Kesuksesan investasi saya dimulai secara tak terduga. Pada tahun 2018, ketika harga Bitcoin berada di kisaran $3.000, saya menggunakan Bitcoin terutama sebagai alat untuk mentransfer uang karena kemudahannya dibandingkan dengan bank tradisional. Namun, saya segera menyadari pola yang aneh: setiap kali saya membiarkan Bitcoin saya tidak tersentuh di dompet, harganya akan terus naik. Pengamatan ini memunculkan sebuah ide.

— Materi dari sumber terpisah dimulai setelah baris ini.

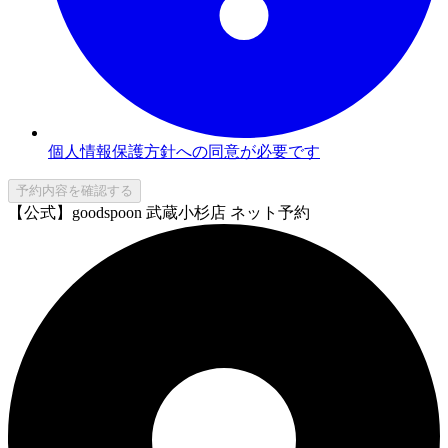
個人情報保護方針への同意が必要です
予約内容を確認する
【公式】goodspoon 武蔵小杉店 ネット予約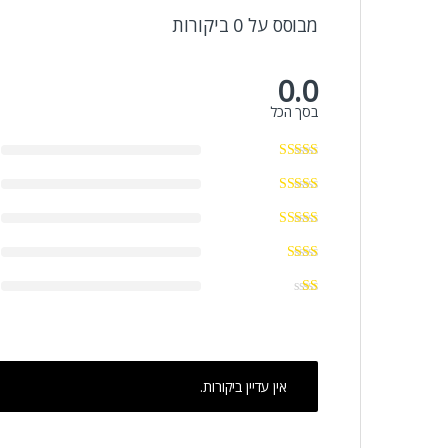
מבוסס על 0 ביקורות
0.0
בסך הכל
אין עדיין ביקורות.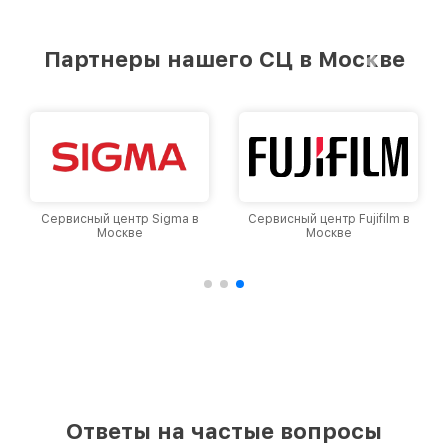
удовлетворен скоростью и качеством
предоставляемых услуг. Наша цель — стать
лучшим сервисным центром Nikon в городе
Партнеры нашего СЦ в Москве
Москве, постоянно повышая уровень доверия
и лояльности наших клиентов.
Сервисный центр Sigma в
Сервисный центр Fujifilm в
Москве
Москве
Ответы на частые вопросы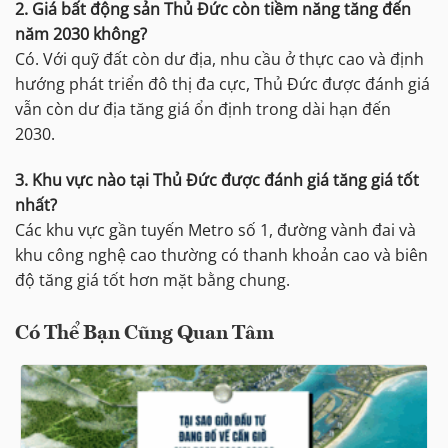
2. Giá bất động sản Thủ Đức còn tiềm năng tăng đến
năm 2030 không?
Có. Với quỹ đất còn dư địa, nhu cầu ở thực cao và định
hướng phát triển đô thị đa cực, Thủ Đức được đánh giá
vẫn còn dư địa tăng giá ổn định trong dài hạn đến
2030.
3. Khu vực nào tại Thủ Đức được đánh giá tăng giá tốt
nhất?
Các khu vực gần tuyến Metro số 1, đường vành đai và
khu công nghệ cao thường có thanh khoản cao và biên
độ tăng giá tốt hơn mặt bằng chung.
Có Thể Bạn Cũng Quan Tâm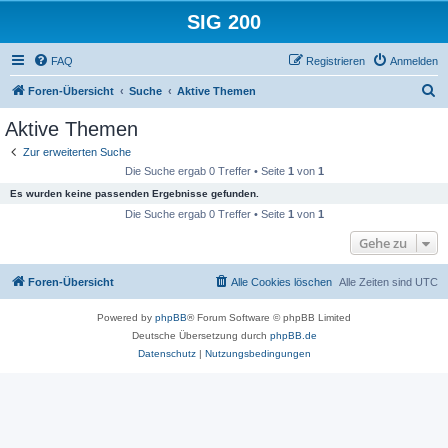
SIG 200
FAQ
Registrieren
Anmelden
S
Foren-Übersicht
Suche
Aktive Themen
u
Aktive Themen
c
Zur erweiterten Suche
h
Die Suche ergab 0 Treffer • Seite
1
von
1
e
Es wurden keine passenden Ergebnisse gefunden.
Die Suche ergab 0 Treffer • Seite
1
von
1
Gehe zu
Foren-Übersicht
Alle Cookies löschen
Alle Zeiten sind
UTC
Powered by
phpBB
® Forum Software © phpBB Limited
Deutsche Übersetzung durch
phpBB.de
Datenschutz
|
Nutzungsbedingungen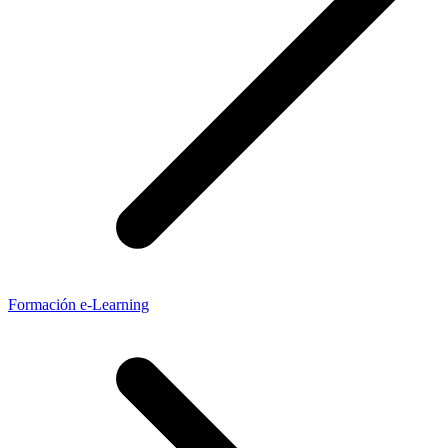
Formación e-Learning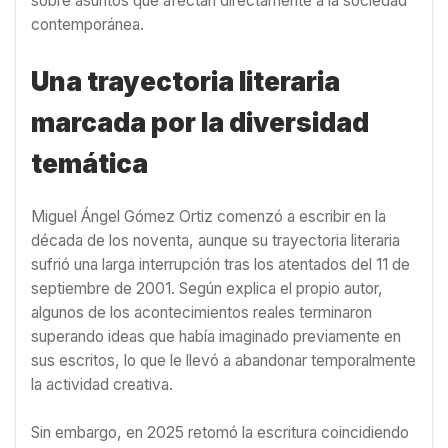
sobre asuntos que afectan directamente a la sociedad
contemporánea.
Una trayectoria literaria
marcada por la diversidad
temática
Miguel Ángel Gómez Ortiz comenzó a escribir en la
década de los noventa, aunque su trayectoria literaria
sufrió una larga interrupción tras los atentados del 11 de
septiembre de 2001. Según explica el propio autor,
algunos de los acontecimientos reales terminaron
superando ideas que había imaginado previamente en
sus escritos, lo que le llevó a abandonar temporalmente
la actividad creativa.
Sin embargo, en 2025 retomó la escritura coincidiendo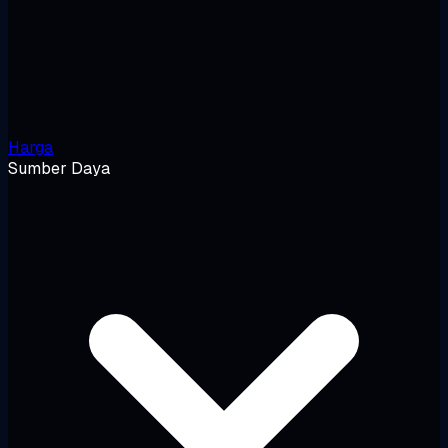
Harga
Sumber Daya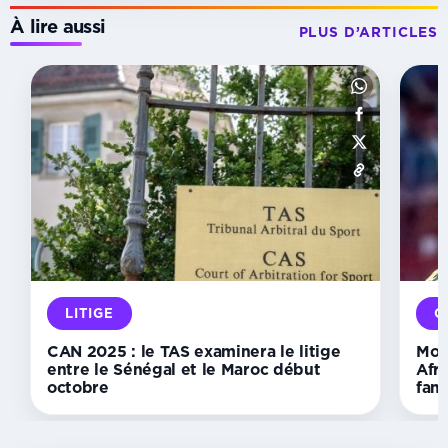
À lire aussi
PLUS D’ARTICLES
INSTANCES
Échecs :
le
Gabon
accède
à
la
vice-
présidence
de
la
Confédération
LITIGE
O
africaine
CAN 2025 : le TAS examinera le litige
Mon
entre le Sénégal et le Maroc début
Afri
octobre
fans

Selama periode ketika harga Bitcoin anjlok dan dunia mata uang kripto tampak sepi, saya memanfaatkan kesempatan untuk membeli lebih banyak Bitcoin. Saya sangat yakin bahwa "ketika Bitcoin tidak menjadi berita utama dan tidak ada orang yang membicarakannya, itulah saat yang tepat untuk membeli." Saya berhati-hati dalam pendekatan saya, hanya menginvestasikan dana yang bisa dia tanggung jika hilang.

Kemudian, pada tahun 2020, saya memutuskan untuk menguangkan keuntungan saya dan melakukan pembelian dalam jumlah besar—Bentley yang ramping. Kegembiraan saya tak terkira, dan saya tidak bisa menahan diri untuk berbagi momen bersama ibu saya. Saya mengiriminya video dari ruang pamer, dan reaksi emosionalnya mengungkapkan banyak hal; dia menangis tersedu-sedu menyaksikan prestasi putranya yang luar biasa.